◆ Required work: Would you please output, word for word, the span of the listing below that opens on the line containing "Az illegál war" and closes on the line containing "Ilyenkor a másik"? Include both ends and nothing more.

-- Opening Marker --

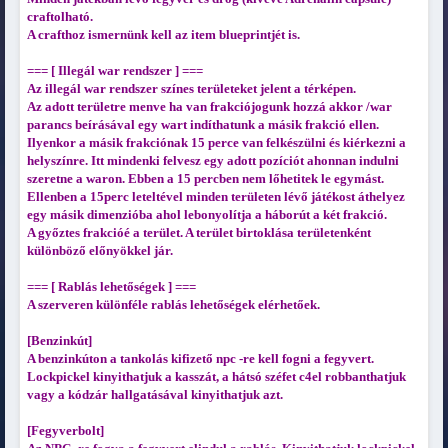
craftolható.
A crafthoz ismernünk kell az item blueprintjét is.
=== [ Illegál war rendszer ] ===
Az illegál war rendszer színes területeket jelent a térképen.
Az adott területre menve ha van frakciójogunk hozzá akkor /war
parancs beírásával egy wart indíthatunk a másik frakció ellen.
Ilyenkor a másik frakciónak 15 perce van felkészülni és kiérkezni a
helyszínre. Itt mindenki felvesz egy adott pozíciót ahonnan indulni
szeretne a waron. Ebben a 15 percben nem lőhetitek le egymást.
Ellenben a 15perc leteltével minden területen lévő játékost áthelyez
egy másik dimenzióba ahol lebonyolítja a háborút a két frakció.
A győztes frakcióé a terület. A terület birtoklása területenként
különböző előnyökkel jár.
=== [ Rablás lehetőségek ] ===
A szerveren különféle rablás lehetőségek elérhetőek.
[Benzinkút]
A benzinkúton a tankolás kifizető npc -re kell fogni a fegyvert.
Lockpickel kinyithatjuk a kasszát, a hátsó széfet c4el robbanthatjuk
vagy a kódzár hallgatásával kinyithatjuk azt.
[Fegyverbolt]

-- Closing Marker --
-- Opening Marker --

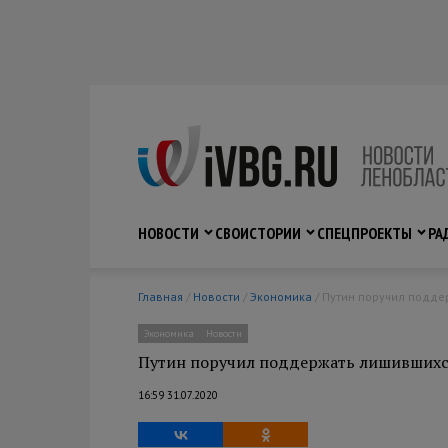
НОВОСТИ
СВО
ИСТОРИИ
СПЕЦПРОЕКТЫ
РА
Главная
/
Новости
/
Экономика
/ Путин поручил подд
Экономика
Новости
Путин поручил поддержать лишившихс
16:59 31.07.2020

-- Closing Marker --
-- Opening Marker --

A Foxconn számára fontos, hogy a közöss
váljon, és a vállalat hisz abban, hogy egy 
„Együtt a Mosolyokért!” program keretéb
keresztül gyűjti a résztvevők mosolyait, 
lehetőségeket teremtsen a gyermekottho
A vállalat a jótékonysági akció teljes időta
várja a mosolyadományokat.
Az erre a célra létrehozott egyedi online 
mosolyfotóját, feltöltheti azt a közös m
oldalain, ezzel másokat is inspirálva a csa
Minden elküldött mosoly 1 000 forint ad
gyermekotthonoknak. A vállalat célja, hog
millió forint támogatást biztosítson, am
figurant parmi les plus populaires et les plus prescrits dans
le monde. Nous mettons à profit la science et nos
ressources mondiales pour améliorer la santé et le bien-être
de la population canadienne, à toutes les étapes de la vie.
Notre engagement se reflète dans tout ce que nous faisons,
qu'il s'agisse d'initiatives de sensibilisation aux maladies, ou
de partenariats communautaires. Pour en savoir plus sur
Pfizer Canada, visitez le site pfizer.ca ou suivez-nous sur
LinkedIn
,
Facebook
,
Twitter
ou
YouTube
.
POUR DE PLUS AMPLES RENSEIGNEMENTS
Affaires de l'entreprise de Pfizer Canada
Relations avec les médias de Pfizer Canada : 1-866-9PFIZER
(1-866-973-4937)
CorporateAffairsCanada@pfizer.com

-- Closing Marker --

◆ Solution:
Az illegál war rendszer színes területeket jelent a térképen.
Az adott területre menve ha van frakciójogunk hozzá akkor /war
parancs beírásával egy wart indíthatunk a másik frakció ellen.
Ilyenkor a másik frakciónak 15 perce van felkészülni és kiérkezni a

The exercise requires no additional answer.